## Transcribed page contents
================

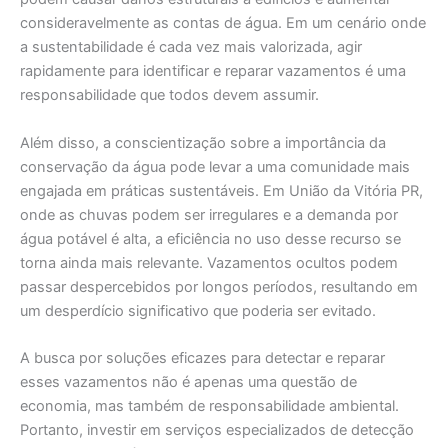
consideravelmente as contas de água. Em um cenário onde
a sustentabilidade é cada vez mais valorizada, agir
rapidamente para identificar e reparar vazamentos é uma
responsabilidade que todos devem assumir.
Além disso, a conscientização sobre a importância da
conservação da água pode levar a uma comunidade mais
engajada em práticas sustentáveis. Em União da Vitória PR,
onde as chuvas podem ser irregulares e a demanda por
água potável é alta, a eficiência no uso desse recurso se
torna ainda mais relevante. Vazamentos ocultos podem
passar despercebidos por longos períodos, resultando em
um desperdício significativo que poderia ser evitado.
A busca por soluções eficazes para detectar e reparar
esses vazamentos não é apenas uma questão de
economia, mas também de responsabilidade ambiental.
Portanto, investir em serviços especializados de detecção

================

## Problem to solve
If a line of the data contains "água", copy it out.

## Reply
consideravelmente as contas de água. Em um cenário onde
conservação da água pode levar a uma comunidade mais
água potável é alta, a eficiência no uso desse recurso se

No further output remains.